The Protecting Data at the Border Act was introduced on Tuesday April 4, 2017.  This Bill intends to make it harder for Border Patrol Agents to demand United States Citizens traveling in and out of the United States to provide passwords to unlock computers, and cellphones, or to provide passwords for social media accounts, to enable search and copying of data contained within.  Customs and Border Patrol Agents are allowed to search U.S. Citizen’s digital devices such as cellphones and laptops without a warrant.  “According to a NBC report Customs and Border Protection conducted more than 23,000 electronic searches in 2016. More than a 400% increase over the previous year”, Jordan Rudner reported for the Dallas Morning News on April 5, 2017
The Fourth Amendment to the United States Constitution protects U.S. Citizens against unreasonable search and seizure by the government of places or things that a United States Citizen would have a reasonable expectation of privacy therein.  In order for the government to perform a search they must obtain a warrant by showing probable cause that the place or thing to be searched will provide information about illegal activity.

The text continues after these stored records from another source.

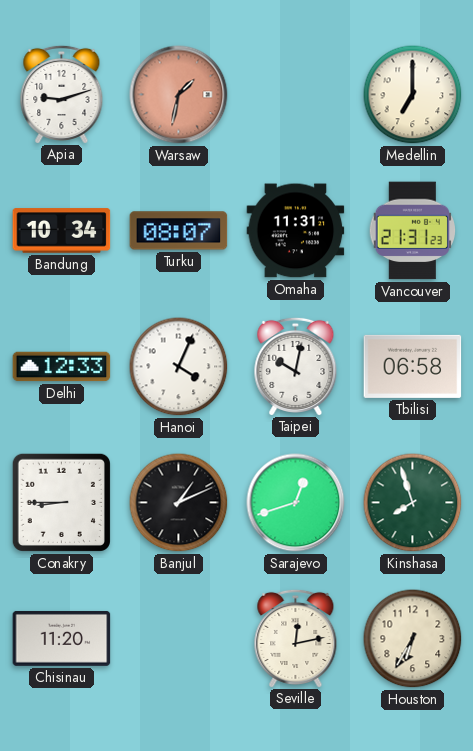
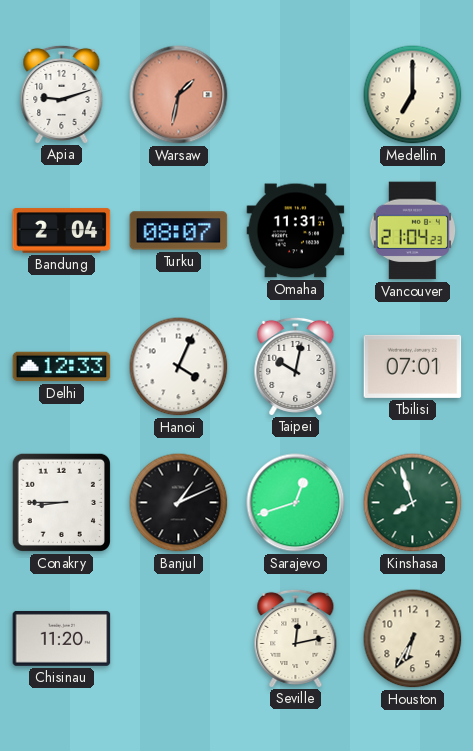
Bandung: 10:34 -> 2:04
Vancouver: 21:31 -> 21:04
Tbilisi: 06:58 -> 07:01
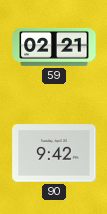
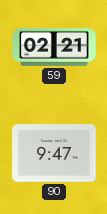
90: 9:42 -> 9:47
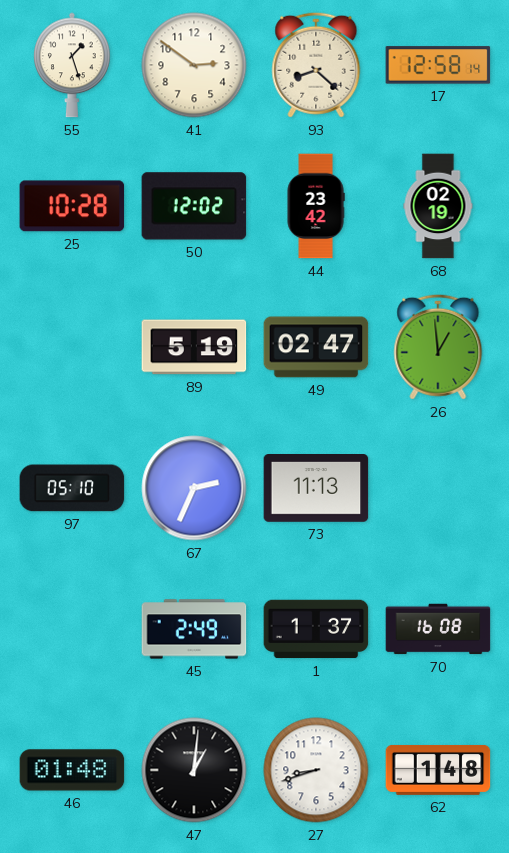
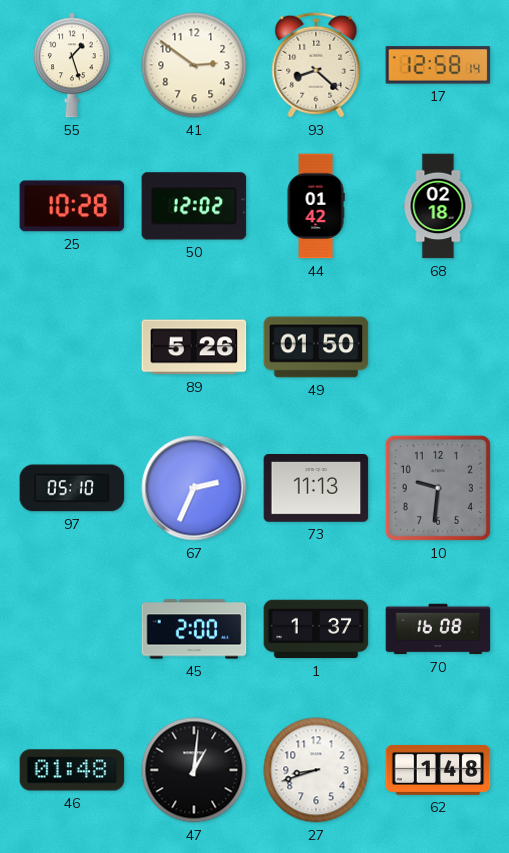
44: 23:42 -> 01:42
68: 02:19 -> 02:18
89: 5:19 -> 5:26
49: 02:47 -> 01:50
26: 12:59 -> none
10: none -> 9:31
45: 2:49 -> 2:00
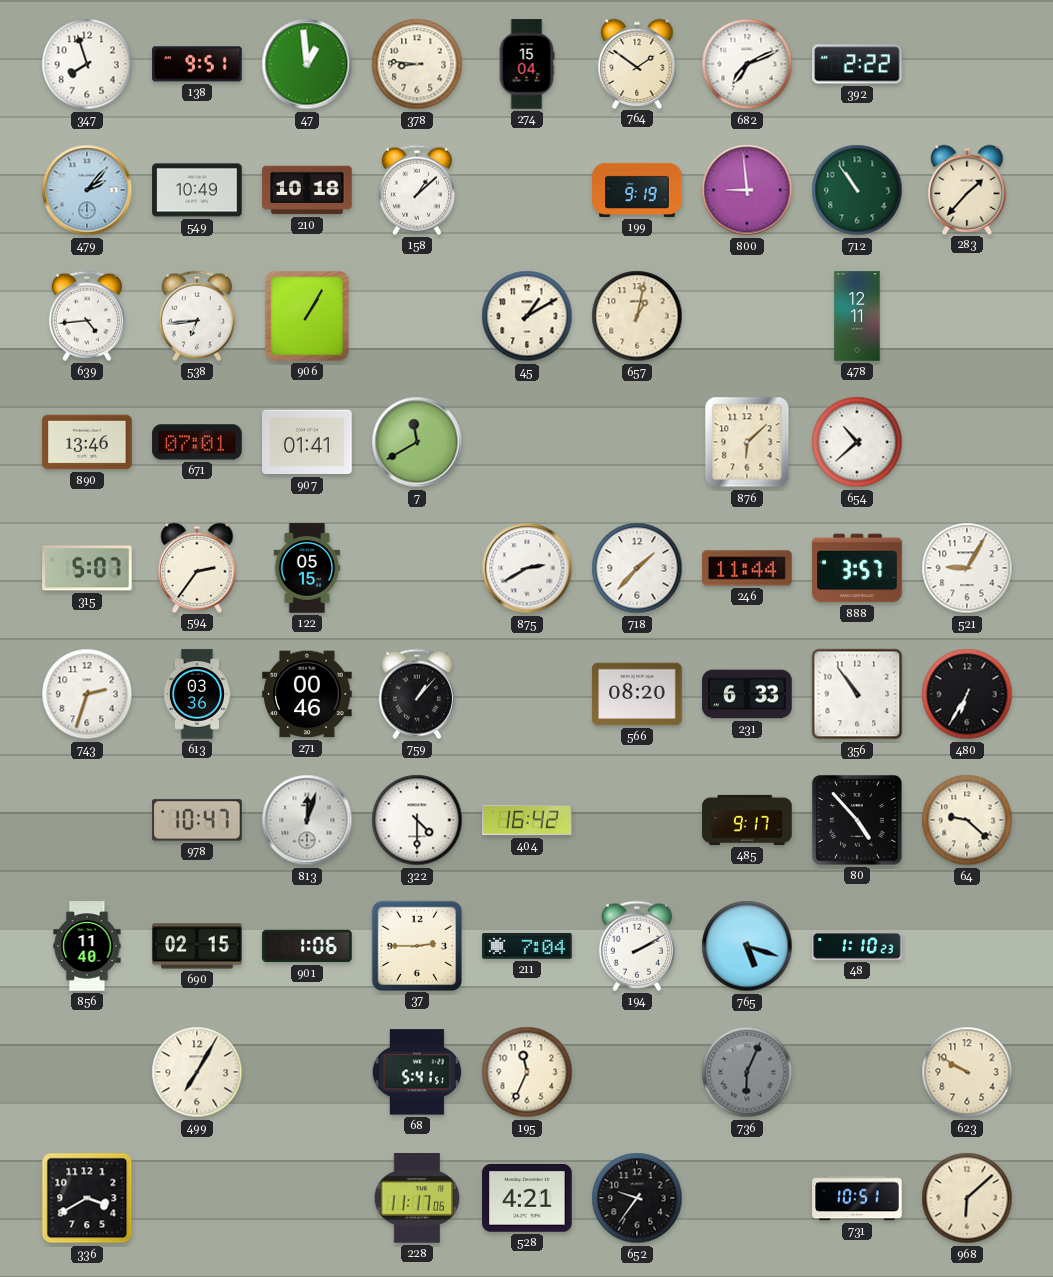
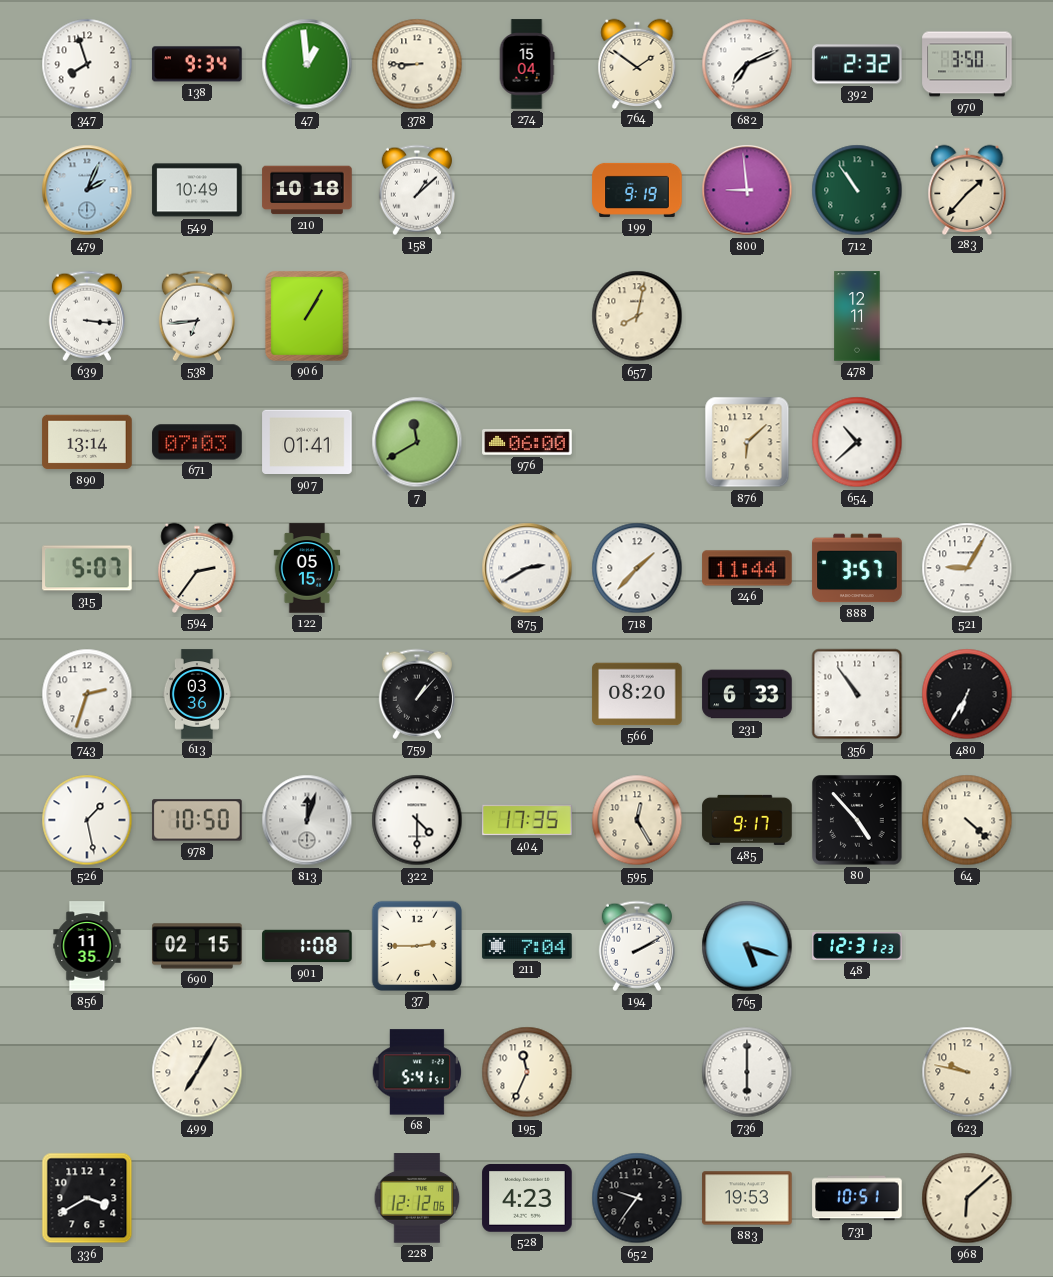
138: 9:51 -> 9:34
378: 8:46 -> 8:45
392: 2:22 -> 2:32
970: none -> 3:50
479: 2:07 -> 2:04
639: 4:44 -> 3:16
45: 1:10 -> none
657: 1:02 -> 8:02
890: 13:46 -> 13:14
671: 07:01 -> 07:03
976: none -> 06:00
271: 00:46 -> none
526: none -> 1:28
978: 10:47 -> 10:50
404: 16:42 -> 17:35
595: none -> 12:25
64: 9:22 -> 4:22
856: 11:40 -> 11:35
901: 1:06 -> 1:08
48: 1:10 -> 12:31
736: 6:04 -> 6:00
736 dial: grey -> white
623: 9:50 -> 9:47
228: 11:17 -> 12:12
528: 4:21 -> 4:23
883: none -> 19:53
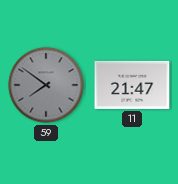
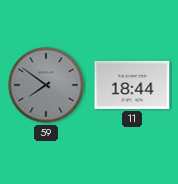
11: 21:47 -> 18:44
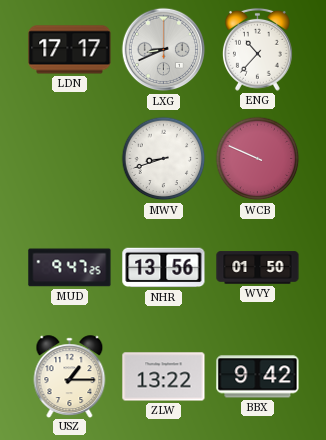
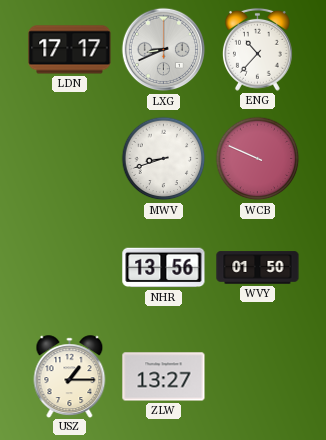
MUD: 9:47 -> none
ZLW: 13:22 -> 13:27
BBX: 9:42 -> none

The Supreme Court ruled in 2014 that the Fourth Amendment protection of citizens against unreasonable search and seizure without a warrant also extends to cellphones. Riley v. California 134 S. Ct. 2473 (2014). Border Control Agents do not fall under this ruling. Searches of U.S. Citizens and other peoples arriving and departing the United States are considered reasonable because they are happening at the border, or at an international airport. Customs and Border Protection agents do not need reasonable suspicion of illegal activity, or a warrant before searching personal effects including computers, or other personal devices such as tablets or phones.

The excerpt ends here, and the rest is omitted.